Wenn eine schwangere Frau eine Explosion hört oder während eines Luftalarms die ganze Nacht wach bleibt, setzt ihr Körper eine Kaskade von Reaktionen in Gang, die auf kurzfristige Gefahr ausgerichtet sind. Aber unter Kriegsbedingungen wird dieser Zustand chronisch – und genau die Dauer, nicht die Intensität einer einzelnen Episode, bestimmt die Risiken für das Kind.
Was im Körper passiert
Nach Aussage des Leiters des Lehrstuhls für Krankenhausgeburtshilfe und Gynäkologie der Nationale Medizinische Universität Kyjiw benannt nach Bogomolec, Professor Dmytro Hovsieiev, ist der Kortisolspiegel im Blut der Mutter während der Schwangerschaft ohnehin natürlich erhöht – der Organismus mobilisiert Ressourcen für das Austragen. Stress addiert eine weitere Schicht zu diesem Niveau. Das Herz-Kreislauf-System beschleunigt sich, der Sauerstoffbedarf steigt, und die Gebärmutter reagiert mit erhöhtem Tonus.
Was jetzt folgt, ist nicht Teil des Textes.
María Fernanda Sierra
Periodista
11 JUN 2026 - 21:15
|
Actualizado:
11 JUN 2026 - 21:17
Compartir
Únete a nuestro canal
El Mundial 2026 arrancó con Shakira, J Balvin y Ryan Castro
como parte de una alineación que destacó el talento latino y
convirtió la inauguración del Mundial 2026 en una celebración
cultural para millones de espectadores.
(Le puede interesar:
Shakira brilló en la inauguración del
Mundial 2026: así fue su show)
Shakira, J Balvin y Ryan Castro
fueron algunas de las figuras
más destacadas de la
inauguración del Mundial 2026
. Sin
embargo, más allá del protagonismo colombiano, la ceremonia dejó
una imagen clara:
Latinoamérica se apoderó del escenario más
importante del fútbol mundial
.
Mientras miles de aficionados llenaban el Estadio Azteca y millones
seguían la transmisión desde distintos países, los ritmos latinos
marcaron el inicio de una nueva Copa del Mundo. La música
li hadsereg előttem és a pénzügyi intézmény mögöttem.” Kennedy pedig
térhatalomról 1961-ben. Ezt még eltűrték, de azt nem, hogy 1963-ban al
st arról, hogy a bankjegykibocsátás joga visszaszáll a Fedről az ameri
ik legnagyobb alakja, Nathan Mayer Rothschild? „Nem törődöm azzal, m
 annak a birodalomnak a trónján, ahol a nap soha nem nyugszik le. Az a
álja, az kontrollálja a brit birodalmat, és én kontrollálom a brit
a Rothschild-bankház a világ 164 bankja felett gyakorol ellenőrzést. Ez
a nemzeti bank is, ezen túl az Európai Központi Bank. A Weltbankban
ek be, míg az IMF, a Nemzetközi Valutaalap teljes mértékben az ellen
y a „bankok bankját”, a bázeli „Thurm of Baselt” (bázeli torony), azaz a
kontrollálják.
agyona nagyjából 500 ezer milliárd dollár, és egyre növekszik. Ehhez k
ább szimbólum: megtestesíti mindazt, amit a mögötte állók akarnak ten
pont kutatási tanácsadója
Die Plazenta ist keine luftdichte Barriere. Sie ist durchlässig für Kortisol: zum Fötus gelangt durchschnittlich 10-mal weniger Hormon als in der Blutbahn der Mutter zirkuliert. Aber selbst dieser Anteil sammelt sich über Monate an und löst Veränderungen aus.
Der Kortisolspiegel im Blut des Fötus erhöht sich über längere Zeit und trägt zu einer schnelleren Gehirnreifung bei – aber nicht in dem Tempo und in der Reihenfolge, die für die Entwicklung optimal ist.
Nach Daten klinischer Studien, die in den Materialien von Schlafmedizin-Konferenzen zusammengefasst sind
Wie es endet – und wann
Die Folgen chronischen Stresses während der Schwangerschaft sind nicht immer unmittelbar nach der Geburt sichtbar. Untersuchungen einer niederländischen Kohorte, in der Kinder von Frauen untersucht wurden, die die Invasion von 1940 erlebt hatten, zeigten: Am stärksten betroffen waren Föten männlichen Geschlechts. Bei einigen von ihnen wurde im Erwachsenenalter ein erhöhtes Schizophrenierisiko festgestellt – eine Störung, die mit einer Beeinträchtigung der frühen Gehirnreifung verbunden ist.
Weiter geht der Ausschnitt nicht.